The Vaster Wilds by Lauren Groff: A review
Lauren Groff's latest gives us the story of a young servant girl who journeys with her mistress and the mistress's second husband from England to America in the 17th century. The girl's name is a bit of a mystery. She is sometimes referred to as Lamentations and sometimes called Zed. She just refers to herself as Girl.
On the trip from England, the girl meets and learns to care for a Dutch glassblower who is gentle and kind but she becomes separated from him and has only his memory to comfort her in her perilous life.
The girl's duties mostly involve caring for her mistress's severely disabled daughter, Bess. They arrive in Jamestown, Virginia, and we see them there in the extremely harsh winter of 1610. It is a time of starvation and sickness with people dying all around them. This teenage orphan servant girl makes the momentous decision to flee into the wilds.
She gathers the few items that she can and runs away. She has only her innate instincts to guide her, but her plan is to try to reach French-controlled territory and find a fur trader who will marry her and take her to France. So she heads north, hoping to reach Canada. "If I stop I will die," she tells herself, and she pushes on almost beyond endurance.

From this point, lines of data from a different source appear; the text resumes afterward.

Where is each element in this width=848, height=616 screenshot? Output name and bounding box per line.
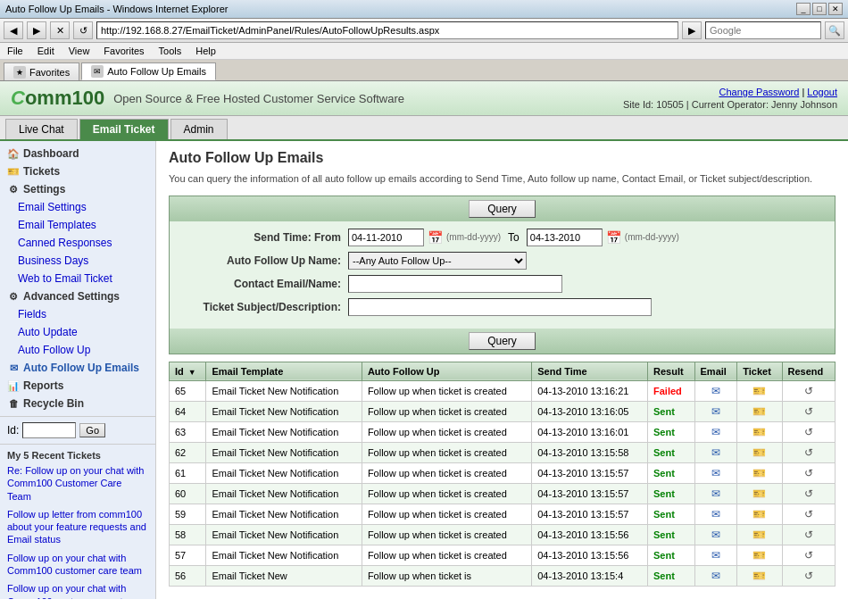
menu-help[interactable]: Help (194, 45, 218, 57)
tab-live-chat[interactable]: Live Chat (5, 119, 78, 139)
back-button[interactable]: ◀ (4, 21, 23, 39)
col-id[interactable]: Id ▼ (170, 362, 206, 380)
resend-action-icon-4[interactable]: ↺ (802, 466, 816, 480)
sidebar-item-auto-follow-up[interactable]: Auto Follow Up (0, 341, 155, 359)
address-bar[interactable] (96, 21, 678, 39)
email-action-icon-4[interactable]: ✉ (709, 466, 723, 480)
sidebar-item-canned-responses[interactable]: Canned Responses (0, 234, 155, 252)
cell-resend-1[interactable]: ↺ (782, 401, 836, 421)
minimize-button[interactable]: _ (796, 3, 811, 15)
sidebar-item-recycle-bin[interactable]: 🗑 Recycle Bin (0, 395, 155, 412)
email-action-icon-6[interactable]: ✉ (709, 507, 723, 521)
cell-ticket-2[interactable]: 🎫 (737, 421, 782, 442)
from-date-input[interactable] (348, 229, 424, 246)
menu-tools[interactable]: Tools (157, 45, 184, 57)
maximize-button[interactable]: □ (812, 3, 827, 15)
tab-admin[interactable]: Admin (170, 119, 228, 139)
menu-edit[interactable]: Edit (36, 45, 56, 57)
cell-email-5[interactable]: ✉ (694, 483, 737, 504)
search-box[interactable] (705, 21, 821, 39)
col-email[interactable]: Email (694, 362, 737, 380)
cell-ticket-5[interactable]: 🎫 (737, 483, 782, 504)
menu-favorites[interactable]: Favorites (102, 45, 145, 57)
query-button-bottom[interactable]: Query (469, 332, 536, 350)
cell-ticket-4[interactable]: 🎫 (737, 462, 782, 483)
cell-resend-7[interactable]: ↺ (782, 524, 836, 545)
ticket-action-icon-5[interactable]: 🎫 (752, 487, 767, 501)
resend-action-icon-2[interactable]: ↺ (802, 425, 816, 439)
change-password-link[interactable]: Change Password (719, 87, 799, 97)
cell-resend-4[interactable]: ↺ (782, 462, 836, 483)
go-button[interactable]: Go (79, 423, 105, 437)
cell-email-1[interactable]: ✉ (694, 401, 737, 421)
favorites-tab[interactable]: ★ Favorites (4, 62, 79, 80)
search-submit[interactable]: 🔍 (825, 21, 844, 39)
sidebar-item-business-days[interactable]: Business Days (0, 252, 155, 270)
email-action-icon-3[interactable]: ✉ (709, 445, 723, 460)
cell-email-8[interactable]: ✉ (694, 545, 737, 565)
email-action-icon-2[interactable]: ✉ (709, 425, 723, 439)
col-auto-follow-up[interactable]: Auto Follow Up (362, 362, 531, 380)
cell-ticket-8[interactable]: 🎫 (737, 545, 782, 565)
cell-email-7[interactable]: ✉ (694, 524, 737, 545)
cell-email-6[interactable]: ✉ (694, 504, 737, 524)
email-action-icon-9[interactable]: ✉ (709, 569, 723, 583)
resend-action-icon-5[interactable]: ↺ (802, 487, 816, 501)
ticket-action-icon-4[interactable]: 🎫 (752, 466, 767, 480)
sidebar-item-settings[interactable]: ⚙ Settings (0, 180, 155, 198)
id-input[interactable] (22, 422, 76, 438)
ticket-action-icon-7[interactable]: 🎫 (752, 528, 767, 542)
sidebar-item-advanced-settings[interactable]: ⚙ Advanced Settings (0, 287, 155, 305)
follow-up-dropdown[interactable]: --Any Auto Follow Up-- (348, 252, 527, 270)
stop-button[interactable]: ✕ (50, 21, 70, 39)
ticket-action-icon-2[interactable]: 🎫 (752, 425, 767, 439)
ticket-action-icon-3[interactable]: 🎫 (752, 445, 767, 460)
go-button[interactable]: ▶ (682, 21, 702, 39)
cell-resend-3[interactable]: ↺ (782, 442, 836, 462)
ticket-action-icon-9[interactable]: 🎫 (752, 569, 767, 583)
close-button[interactable]: ✕ (828, 3, 843, 15)
recent-ticket-3[interactable]: Follow up on your chat with Comm100 cust… (7, 552, 148, 578)
query-button-top[interactable]: Query (469, 200, 536, 218)
sidebar-item-reports[interactable]: 📊 Reports (0, 377, 155, 395)
ticket-action-icon-8[interactable]: 🎫 (752, 548, 767, 562)
sidebar-item-email-settings[interactable]: Email Settings (0, 198, 155, 216)
sidebar-item-web-to-email[interactable]: Web to Email Ticket (0, 270, 155, 287)
cell-resend-0[interactable]: ↺ (782, 380, 836, 401)
sidebar-item-fields[interactable]: Fields (0, 305, 155, 323)
cell-ticket-0[interactable]: 🎫 (737, 380, 782, 401)
col-email-template[interactable]: Email Template (206, 362, 362, 380)
cell-email-2[interactable]: ✉ (694, 421, 737, 442)
to-calendar-icon[interactable]: 📅 (606, 230, 621, 245)
email-action-icon-1[interactable]: ✉ (709, 404, 723, 419)
resend-action-icon-6[interactable]: ↺ (802, 507, 816, 521)
cell-resend-5[interactable]: ↺ (782, 483, 836, 504)
resend-action-icon-1[interactable]: ↺ (802, 404, 816, 419)
recent-ticket-4[interactable]: Follow up on your chat with Comm100 cust… (7, 582, 148, 599)
recent-ticket-1[interactable]: Re: Follow up on your chat with Comm100 … (7, 464, 148, 503)
refresh-button[interactable]: ↺ (73, 21, 93, 39)
sidebar-item-auto-follow-up-emails[interactable]: ✉ Auto Follow Up Emails (0, 359, 155, 377)
cell-resend-8[interactable]: ↺ (782, 545, 836, 565)
resend-action-icon-9[interactable]: ↺ (802, 569, 816, 583)
recent-ticket-2[interactable]: Follow up letter from comm100 about your… (7, 508, 148, 546)
cell-email-9[interactable]: ✉ (694, 565, 737, 586)
to-date-input[interactable] (527, 229, 603, 246)
ticket-action-icon-0[interactable]: 🎫 (752, 384, 767, 398)
col-send-time[interactable]: Send Time (532, 362, 648, 380)
page-tab[interactable]: ✉ Auto Follow Up Emails (81, 62, 216, 80)
cell-ticket-3[interactable]: 🎫 (737, 442, 782, 462)
col-ticket[interactable]: Ticket (737, 362, 782, 380)
col-result[interactable]: Result (648, 362, 695, 380)
cell-email-3[interactable]: ✉ (694, 442, 737, 462)
cell-resend-2[interactable]: ↺ (782, 421, 836, 442)
menu-view[interactable]: View (67, 45, 92, 57)
cell-email-0[interactable]: ✉ (694, 380, 737, 401)
resend-action-icon-3[interactable]: ↺ (802, 445, 816, 460)
ticket-action-icon-1[interactable]: 🎫 (752, 404, 767, 419)
ticket-action-icon-6[interactable]: 🎫 (752, 507, 767, 521)
sidebar-item-tickets[interactable]: 🎫 Tickets (0, 162, 155, 180)
sidebar-item-email-templates[interactable]: Email Templates (0, 216, 155, 234)
email-action-icon-8[interactable]: ✉ (709, 548, 723, 562)
from-calendar-icon[interactable]: 📅 (428, 230, 443, 245)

She has distant sightings of Powhatan and Piscataway people but doesn't risk approaching them. She sees monstrous bears and manages to stay out of their way. She also manages to elude a sadistic and insane Jesuit priest who haunts her passage through the land.
Finding enough food is always a problem. She is always hungry and to stave off her hunger pains she eats grubs, mud, and whatever she can lay her hands on.

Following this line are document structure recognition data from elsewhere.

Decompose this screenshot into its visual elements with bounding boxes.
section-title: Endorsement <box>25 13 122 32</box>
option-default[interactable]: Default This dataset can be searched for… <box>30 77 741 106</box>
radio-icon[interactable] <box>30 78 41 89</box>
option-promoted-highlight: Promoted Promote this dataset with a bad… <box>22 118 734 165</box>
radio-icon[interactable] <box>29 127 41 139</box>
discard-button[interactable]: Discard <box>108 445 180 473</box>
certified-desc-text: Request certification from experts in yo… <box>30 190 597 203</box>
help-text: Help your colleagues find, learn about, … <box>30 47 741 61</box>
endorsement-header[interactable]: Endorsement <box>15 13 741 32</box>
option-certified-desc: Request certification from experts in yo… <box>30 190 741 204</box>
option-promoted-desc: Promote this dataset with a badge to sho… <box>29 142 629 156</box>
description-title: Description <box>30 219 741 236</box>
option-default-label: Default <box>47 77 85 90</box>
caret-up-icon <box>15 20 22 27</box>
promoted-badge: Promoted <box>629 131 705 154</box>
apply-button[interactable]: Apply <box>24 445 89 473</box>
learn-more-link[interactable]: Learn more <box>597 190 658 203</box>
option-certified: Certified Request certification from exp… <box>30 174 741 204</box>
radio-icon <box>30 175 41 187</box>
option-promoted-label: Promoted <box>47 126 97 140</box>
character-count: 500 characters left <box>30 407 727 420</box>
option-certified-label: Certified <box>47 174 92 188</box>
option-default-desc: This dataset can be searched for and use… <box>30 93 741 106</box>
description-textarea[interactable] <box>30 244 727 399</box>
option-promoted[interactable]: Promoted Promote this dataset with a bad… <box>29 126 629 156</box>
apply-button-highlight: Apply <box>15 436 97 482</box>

Though completely uneducated, she is a clever and ingenious girl and she does have a lot of knowledge of the natural world which stands her in good stead on her journey. Every day is a challenge just to stay alive and she must call upon every bit of knowledge and instinct she has to meet that challenge.
This was a hard one for me to read because I identified strongly with the girl in her struggles. I felt her pain and her terror in her fight to make it through one more day. Lauren Groff has managed to deliver us a visceral reading experience about the strength of the human spirit and the will to survive. This is her fifth novel. I think she has the hang of it now.